[Page layout parsing data]
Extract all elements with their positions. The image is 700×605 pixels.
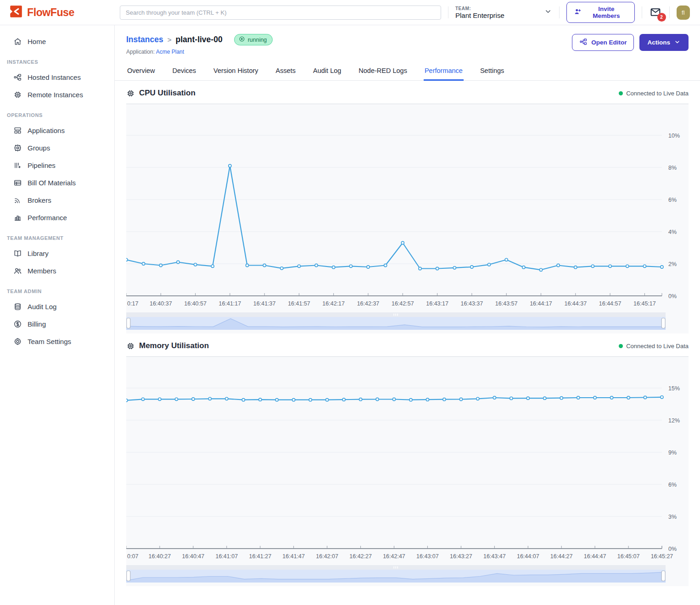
tab-overview[interactable]: Overview bbox=[126, 62, 156, 81]
data-point bbox=[443, 398, 446, 401]
application-link[interactable]: Acme Plant bbox=[156, 49, 184, 55]
brush-grip-icon[interactable] bbox=[398, 314, 398, 316]
x-tick-label: 16:44:57 bbox=[599, 300, 622, 307]
data-point bbox=[644, 396, 646, 399]
sidebar-item-billing[interactable]: Billing bbox=[0, 315, 114, 333]
y-tick-label: 9% bbox=[668, 450, 677, 456]
sidebar-item-brokers[interactable]: Brokers bbox=[0, 191, 114, 209]
sidebar-item-label: Remote Instances bbox=[28, 91, 83, 99]
tab-version-history[interactable]: Version History bbox=[213, 62, 259, 81]
memory-brush[interactable] bbox=[126, 565, 689, 586]
divider bbox=[448, 6, 448, 18]
sidebar-item-label: Members bbox=[28, 267, 56, 275]
sidebar-item-team-settings[interactable]: Team Settings bbox=[0, 333, 114, 350]
sidebar-item-label: Library bbox=[28, 250, 49, 257]
brush-handle-left[interactable] bbox=[127, 318, 130, 328]
x-tick-label: 16:44:07 bbox=[517, 553, 539, 560]
sidebar-item-applications[interactable]: Applications bbox=[0, 122, 114, 139]
cpu-brush-svg[interactable] bbox=[126, 312, 666, 330]
data-point bbox=[574, 266, 577, 269]
y-tick-label: 2% bbox=[668, 261, 677, 267]
sidebar-item-label: Applications bbox=[28, 127, 65, 134]
currency-icon bbox=[13, 320, 22, 328]
sidebar-item-audit-log[interactable]: Audit Log bbox=[0, 298, 114, 315]
sidebar-section-instances: INSTANCES bbox=[7, 59, 114, 65]
x-tick-label: 16:40:37 bbox=[150, 300, 172, 307]
data-point bbox=[142, 262, 145, 265]
cpu-chip-icon bbox=[126, 89, 135, 98]
breadcrumb-instances-link[interactable]: Instances bbox=[126, 35, 163, 44]
sidebar-item-remote-instances[interactable]: Remote Instances bbox=[0, 86, 114, 103]
play-circle-icon bbox=[239, 36, 245, 44]
search-input[interactable] bbox=[120, 6, 441, 20]
cpu-brush[interactable] bbox=[126, 312, 689, 333]
sidebar-item-label: Billing bbox=[28, 320, 46, 328]
x-tick-label: 16:44:17 bbox=[530, 300, 552, 307]
sidebar-item-members[interactable]: Members bbox=[0, 262, 114, 279]
sidebar-item-label: Home bbox=[28, 38, 46, 45]
x-tick-label: 16:45:27 bbox=[651, 553, 673, 560]
invite-members-button[interactable]: Invite Members bbox=[566, 2, 635, 23]
topbar: FlowFuse TEAM: Plant Enterprise In bbox=[0, 0, 700, 25]
tab-node-red-logs[interactable]: Node-RED Logs bbox=[358, 62, 408, 81]
sidebar-item-label: Performance bbox=[28, 214, 67, 222]
application-label: Application: bbox=[126, 49, 155, 55]
data-point bbox=[326, 399, 329, 401]
data-point bbox=[229, 164, 231, 167]
flowfuse-logo[interactable]: FlowFuse bbox=[0, 5, 115, 20]
brand-name: FlowFuse bbox=[27, 6, 74, 19]
tab-performance[interactable]: Performance bbox=[424, 62, 464, 81]
data-point bbox=[526, 397, 529, 400]
rss-icon bbox=[13, 196, 22, 205]
home-icon bbox=[13, 37, 22, 46]
sidebar-item-pipelines[interactable]: Pipelines bbox=[0, 156, 114, 174]
x-tick-label: 16:41:27 bbox=[249, 553, 271, 560]
data-point bbox=[510, 397, 513, 400]
data-point bbox=[661, 266, 663, 268]
data-point bbox=[194, 263, 197, 266]
x-tick-label: 0:17 bbox=[127, 300, 138, 307]
memory-chart-svg: 0%3%6%9%12%15%0:0716:40:2716:40:4716:41:… bbox=[126, 362, 689, 562]
memory-brush-svg[interactable] bbox=[126, 565, 666, 583]
data-point bbox=[610, 396, 613, 399]
breadcrumb: Instances > plant-live-00 running bbox=[126, 34, 273, 45]
notification-count-badge: 2 bbox=[657, 13, 666, 22]
brush-handle-right[interactable] bbox=[661, 318, 665, 328]
tab-devices[interactable]: Devices bbox=[171, 62, 197, 81]
status-badge: running bbox=[234, 34, 273, 45]
tab-settings[interactable]: Settings bbox=[479, 62, 505, 81]
brush-handle-right[interactable] bbox=[661, 571, 665, 581]
brush-grip-icon[interactable] bbox=[398, 566, 398, 569]
sidebar-nav: HomeINSTANCESHosted InstancesRemote Inst… bbox=[0, 33, 114, 350]
tab-audit-log[interactable]: Audit Log bbox=[312, 62, 342, 81]
user-avatar[interactable]: fl bbox=[677, 6, 690, 20]
x-tick-label: 16:44:37 bbox=[564, 300, 587, 307]
sidebar-item-library[interactable]: Library bbox=[0, 244, 114, 262]
sidebar-item-hosted-instances[interactable]: Hosted Instances bbox=[0, 68, 114, 86]
team-selector[interactable]: TEAM: Plant Enterprise bbox=[455, 6, 552, 19]
data-point bbox=[208, 397, 211, 400]
open-editor-label: Open Editor bbox=[591, 39, 627, 46]
sidebar-section-team-management: TEAM MANAGEMENT bbox=[7, 235, 114, 241]
notifications-button[interactable]: 2 bbox=[649, 6, 662, 18]
data-point bbox=[539, 268, 542, 271]
memory-chart: 0%3%6%9%12%15%0:0716:40:2716:40:4716:41:… bbox=[126, 362, 689, 562]
sidebar-item-home[interactable]: Home bbox=[0, 33, 114, 50]
live-dot-icon bbox=[619, 91, 623, 95]
sidebar-item-groups[interactable]: Groups bbox=[0, 139, 114, 156]
tab-assets[interactable]: Assets bbox=[275, 62, 297, 81]
brush-handle-left[interactable] bbox=[127, 571, 130, 581]
users-icon bbox=[13, 266, 22, 275]
y-tick-label: 8% bbox=[668, 165, 677, 171]
sidebar-item-performance[interactable]: Performance bbox=[0, 209, 114, 226]
actions-button[interactable]: Actions bbox=[639, 34, 689, 51]
open-editor-button[interactable]: Open Editor bbox=[572, 34, 634, 51]
y-tick-label: 0% bbox=[668, 293, 677, 300]
x-tick-label: 16:43:07 bbox=[416, 553, 439, 560]
sidebar-item-bill-of-materials[interactable]: Bill Of Materials bbox=[0, 174, 114, 191]
x-tick-label: 16:41:47 bbox=[282, 553, 305, 560]
divider bbox=[642, 6, 642, 18]
cpu-section: CPU Utilisation Connected to Live Data 0… bbox=[115, 81, 700, 333]
topbar-right: TEAM: Plant Enterprise Invite Members bbox=[441, 2, 700, 23]
data-point bbox=[487, 263, 490, 266]
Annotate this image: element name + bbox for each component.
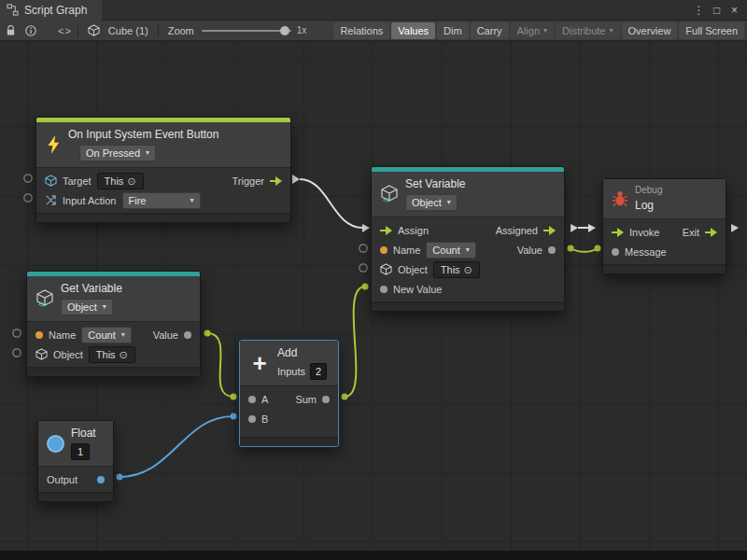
variable-name-dropdown[interactable]: Count ▾ xyxy=(426,242,475,259)
variable-name-dropdown[interactable]: Count ▾ xyxy=(81,327,131,343)
exec-port-icon[interactable] xyxy=(380,226,392,235)
input-action-icon xyxy=(45,194,57,206)
value-port[interactable] xyxy=(184,331,191,339)
zoom-slider[interactable] xyxy=(202,25,291,36)
inspect-button[interactable] xyxy=(21,21,41,41)
input-a-row: A Sum xyxy=(240,389,338,409)
toolbar-divider xyxy=(78,24,78,37)
node-footer xyxy=(38,492,113,501)
value-label: Value xyxy=(517,245,543,256)
zoom-slider-knob[interactable] xyxy=(280,26,289,35)
svg-text:<>: <> xyxy=(383,196,392,203)
chevron-down-icon: ▾ xyxy=(610,26,613,35)
value-label: Value xyxy=(153,329,178,341)
exec-port-icon[interactable] xyxy=(705,228,717,237)
zoom-label: Zoom xyxy=(168,25,194,36)
maximize-icon[interactable]: □ xyxy=(709,1,725,20)
node-add[interactable]: + Add Inputs 2 A Sum B xyxy=(239,340,339,447)
tab-script-graph[interactable]: Script Graph xyxy=(0,0,102,21)
node-body: Name Count ▾ Value Object This ⊙ xyxy=(27,321,200,367)
graph-icon xyxy=(7,4,19,16)
exit-label: Exit xyxy=(683,227,699,238)
code-view-icon[interactable]: <> xyxy=(58,25,72,36)
input-action-dropdown[interactable]: Fire ▾ xyxy=(122,192,201,209)
script-graph-window: Script Graph ⋮ □ × <> xyxy=(0,0,747,560)
node-body: Assign Assigned Name Count ▾ Value xyxy=(372,217,564,301)
relations-button[interactable]: Relations xyxy=(333,22,389,39)
value-port[interactable] xyxy=(380,286,388,293)
bottom-strip xyxy=(0,551,747,560)
align-button[interactable]: Align▾ xyxy=(511,22,554,39)
variable-scope-dropdown[interactable]: Object ▾ xyxy=(405,194,458,211)
value-port[interactable] xyxy=(248,415,256,423)
gameobject-icon xyxy=(45,175,57,187)
lock-button[interactable] xyxy=(0,21,21,41)
value-port[interactable] xyxy=(612,248,619,256)
exec-port-icon[interactable] xyxy=(270,176,282,186)
node-get-variable[interactable]: <> Get Variable Object ▾ Name Count ▾ Va… xyxy=(26,271,201,377)
chevron-down-icon: ▾ xyxy=(466,244,470,257)
zoom-slider-track xyxy=(202,30,291,32)
node-header: <> Set Variable Object ▾ xyxy=(372,172,564,217)
assign-label: Assign xyxy=(398,225,429,236)
chevron-down-icon: ▾ xyxy=(190,194,193,207)
distribute-button[interactable]: Distribute▾ xyxy=(556,22,619,39)
value-port[interactable] xyxy=(248,396,256,403)
variable-icon: <> xyxy=(35,289,54,308)
node-debug-log[interactable]: Debug Log Invoke Exit Message xyxy=(602,178,726,274)
dim-button[interactable]: Dim xyxy=(437,22,469,39)
inputs-count-field[interactable]: 2 xyxy=(310,363,327,380)
target-icon: ⊙ xyxy=(464,263,472,276)
object-this-button[interactable]: This ⊙ xyxy=(433,261,480,278)
window-controls: ⋮ □ × xyxy=(691,1,747,20)
float-port[interactable] xyxy=(97,476,105,483)
exec-port-icon[interactable] xyxy=(543,226,556,235)
chevron-down-icon: ▾ xyxy=(146,147,149,160)
output-row: Output xyxy=(38,469,113,489)
node-body: A Sum B xyxy=(240,385,338,437)
node-set-variable[interactable]: <> Set Variable Object ▾ Assign Assigned xyxy=(371,166,565,312)
menu-icon[interactable]: ⋮ xyxy=(691,1,707,20)
node-body: Target This ⊙ Trigger Input Action Fire xyxy=(36,167,290,213)
carry-button[interactable]: Carry xyxy=(471,22,509,39)
graph-object-name: Cube (1) xyxy=(108,25,148,36)
graph-toolbar: <> Cube (1) Zoom 1x Relations Values Dim… xyxy=(0,21,747,41)
a-label: A xyxy=(261,394,268,405)
string-port[interactable] xyxy=(35,331,43,339)
inputs-label: Inputs xyxy=(277,366,305,377)
target-icon: ⊙ xyxy=(127,175,135,188)
overview-button[interactable]: Overview xyxy=(622,22,678,39)
message-label: Message xyxy=(625,246,667,258)
cube-icon xyxy=(380,263,392,275)
event-mode-dropdown[interactable]: On Pressed ▾ xyxy=(79,145,156,161)
chevron-down-icon: ▾ xyxy=(543,26,547,35)
node-header: + Add Inputs 2 xyxy=(240,341,338,385)
info-icon xyxy=(25,25,36,36)
value-port[interactable] xyxy=(322,396,330,403)
title-bar: Script Graph ⋮ □ × xyxy=(0,0,747,21)
object-label: Object xyxy=(53,349,83,360)
trigger-label: Trigger xyxy=(233,175,264,187)
toolbar-divider xyxy=(158,24,159,37)
object-this-button[interactable]: This ⊙ xyxy=(89,346,135,363)
sum-label: Sum xyxy=(295,394,317,405)
float-icon xyxy=(47,435,64,453)
node-footer xyxy=(372,301,564,311)
variable-scope-dropdown[interactable]: Object ▾ xyxy=(61,299,113,315)
string-port[interactable] xyxy=(380,246,388,254)
zoom-value: 1x xyxy=(297,25,307,35)
fullscreen-button[interactable]: Full Screen xyxy=(679,22,744,39)
target-this-button[interactable]: This ⊙ xyxy=(97,173,144,189)
exec-port-icon[interactable] xyxy=(612,228,624,237)
invoke-row: Invoke Exit xyxy=(603,222,726,242)
node-title: Log xyxy=(635,199,654,213)
close-icon[interactable]: × xyxy=(726,1,742,20)
float-value-field[interactable]: 1 xyxy=(71,443,90,460)
values-button[interactable]: Values xyxy=(391,22,435,39)
node-on-input-system-event-button[interactable]: On Input System Event Button On Pressed … xyxy=(35,117,291,223)
node-float[interactable]: Float 1 Output xyxy=(37,420,114,502)
name-row: Name Count ▾ Value xyxy=(372,240,564,259)
node-footer xyxy=(27,367,200,376)
value-port[interactable] xyxy=(548,246,556,254)
node-category: Debug xyxy=(635,185,662,196)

◆ Directions: From the entries above, say how many lines contain "FlowFuse". Only the number is wanted.

◆ Answer area: 3